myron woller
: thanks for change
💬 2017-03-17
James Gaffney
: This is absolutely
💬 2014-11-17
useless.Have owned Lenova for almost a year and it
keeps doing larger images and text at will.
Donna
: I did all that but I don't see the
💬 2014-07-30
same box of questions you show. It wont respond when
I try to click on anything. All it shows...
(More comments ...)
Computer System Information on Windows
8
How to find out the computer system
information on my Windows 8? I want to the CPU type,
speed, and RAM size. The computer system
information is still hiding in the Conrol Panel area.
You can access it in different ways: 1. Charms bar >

(YOUR GOAL)
Send back all of the entries exactly, with nothing missing.

(OUTPUT FOR THIS EXERCISE)
myron woller
: thanks for change
💬 2017-03-17
James Gaffney
: This is absolutely
💬 2014-11-17
useless.Have owned Lenova for almost a year and it
keeps doing larger images and text at will.
Donna
: I did all that but I don't see the
💬 2014-07-30
same box of questions you show. It wont respond when
I try to click on anything. All it shows...
(More comments ...)
Computer System Information on Windows
8
How to find out the computer system
information on my Windows 8? I want to the CPU type,
speed, and RAM size. The computer system
information is still hiding in the Conrol Panel area.
You can access it in different ways: 1. Charms bar >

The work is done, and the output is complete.